Awadh Kishore Narain (A. K. Narain, 28 May 1925 – 10 July 2013) was an Indian historian, numismatist and archaeologist, who published and lectured extensively on the subjects related to South and Central Asia. He was well known for his book, The Indo-Greeks, published by Clarendon Press in 1957, in which he discussed the thesis of British historian Sir William Woodthorpe Tarn.

==Background==
Professor Narain was born in 1925 in Gaya in Bihar, India and died on 10 July 2013 in Varanasi, India, his home for most of his life. In 1947 he was awarded a Post Graduate Degree in Ancient Indian History, Culture (AIHC) and Archaeology from Banaras Hindu University (BHU) securing first position in the university and claiming the Dayaram Sahni Gold Medal. He earned his PhD degree from the School of Oriental and African Studies, University of London in 1954.

==Career==
In his long association with his alma mater he held many academic and administrative positions at BHU. He was the Manindra Chandra Nandi Professor of AIHC & Archaeology; Head of the Department of AIHC & Archaeology; Principal, College of Indology; Dean, Faculty of Arts and Director of Archaeological Excavations and Explorations Programme of the university. In 1971, he was appointed Professor of History and South Asian Studies at the University of Wisconsin–Madison, USA, where he was also the Chair of the Buddhist Studies Program.

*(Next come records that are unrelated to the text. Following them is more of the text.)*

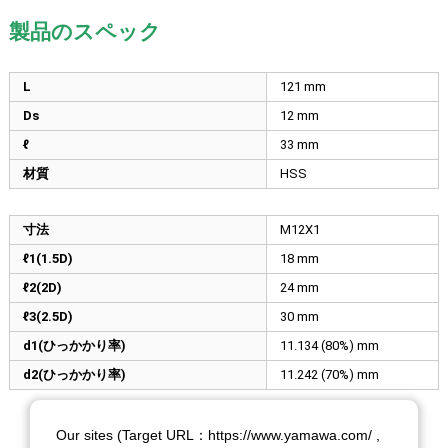
製品のスペック
L
121
mm
Ds
12
mm
ℓ
33
mm
材質
HSS
寸法
M12X1
ℓ1(1.5D)
18
mm
ℓ2(2D)
24
mm
ℓ3(2.5D)
30
mm
d1(ひっかかり率)
11.134 (80%)
mm
d2(ひっかかり率)
11.242 (70%)
mm
Our sites (Target URL：https://www.yamawa.com/ ,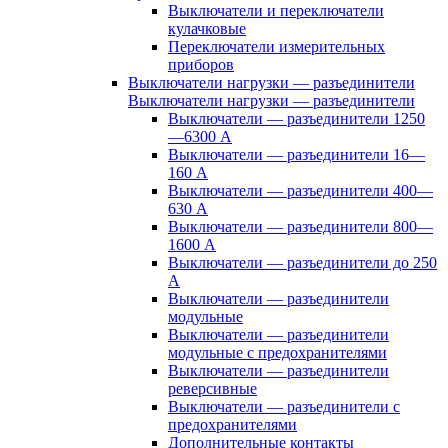
Выключатели и переключатели
кулачковые
Переключатели измерительных
приборов
Выключатели нагрузки — разъединители
Выключатели нагрузки — разъединители
Выключатели — разъединители 1250
—6300 А
Выключатели — разъединители 16—
160 А
Выключатели — разъединители 400—
630 А
Выключатели — разъединители 800—
1600 А
Выключатели — разъединители до 250
А
Выключатели — разъединители
модульные
Выключатели — разъединители
модульные с предохранителями
Выключатели — разъединители
реверсивные
Выключатели — разъединители с
предохранителями
Дополнительные контакты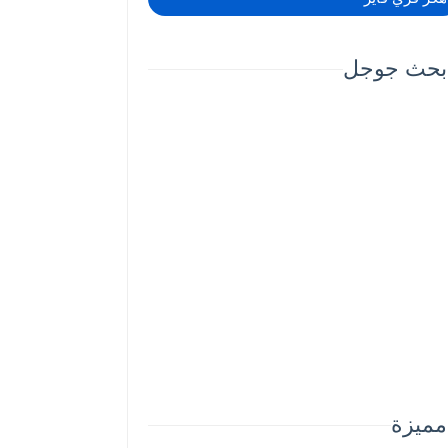
بحث جوجل
مميزة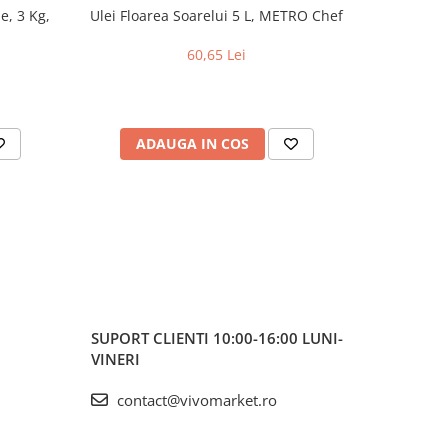
e, 3 Kg,
Ulei Floarea Soarelui 5 L, METRO Chef
Prajitur
2
60,65 Lei
ADAUGA IN COS
AD
SUPORT CLIENTI
10:00-16:00 LUNI-
VINERI
contact@vivomarket.ro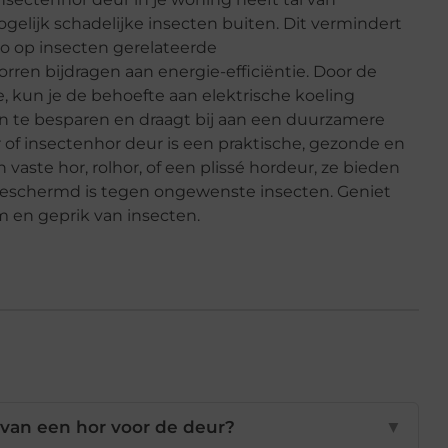
ogelijk schadelijke insecten buiten. Dit vermindert
ico op insecten gerelateerde
en bijdragen aan energie-efficiëntie. Door de
e, kun je de behoefte aan elektrische koeling
n te besparen en draagt bij aan een duurzamere
ur of insectenhor deur is een praktische, gezonde en
n vaste hor, rolhor, of een plissé hordeur, ze bieden
eschermd is tegen ongewenste insecten. Geniet
em en geprik van insecten.
 van een hor voor de deur?
▼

In 1987, Narain was granted early retirement from the University of Wisconsin–Madison and returned to India to found the Bhikkhu J. Kashyap Institute of Buddhist and Asian Studies of which he was the first Director. He remained Professor Emeritus of History and of Languages and Cultures of Asia at University of Wisconsin–Madison.

Narain was a Visiting Research Associate, School of Oriental and African Studies, London; Visiting professor, Macalester College, St. Paul, Minnesota; Visiting professor, Visvabharati, Shantiniketan; Fellow, Institute of Research in Humanities, University of Wisconsin; Fellow, Institute for Advanced Study, Princeton, and Visiting Fellow at Columbia University and New York University.

He was the recipient of many notable awards and research grants including the Holkar Fellowship, the Chakravikrama Gold Medal, a Rockefeller Grant, a Ford Foundation grant and a Guggenheim Fellowship. He was a Life Fellow of the Royal Numismatic Society, London and Honorary Fellow of the Royal Asiatic Society of Great Britain and Ireland. He was also an Honorary Member of the International Association of Buddhist studies.

Narain was also known for his extensive editorial contributions and many academic journals. He published over one hundred articles and reviews on topics related to history, polity, art, archaeology, anthropology, iconography, epigraphy and palaeography, numismatics and religion in various national and international journals.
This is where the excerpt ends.